# What is needed:
Without including any pictures, please copy every entry below exactly.

# Available records:
⁂

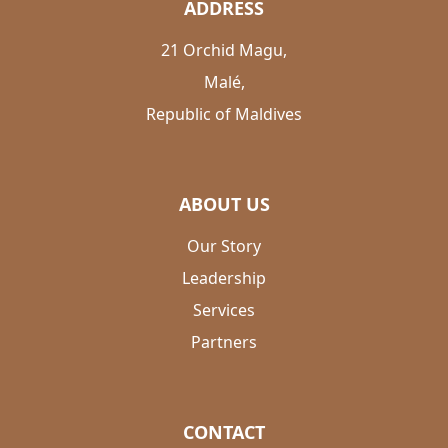
ADDRESS
21 Orchid Magu,
Malé,
Republic of Maldives
ABOUT US
Our Story
Leadership
Services
Partners
CONTACT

⁂

# Solution for this task:
ADDRESS
21 Orchid Magu,
Malé,
Republic of Maldives
ABOUT US
Our Story
Leadership
Services
Partners
CONTACT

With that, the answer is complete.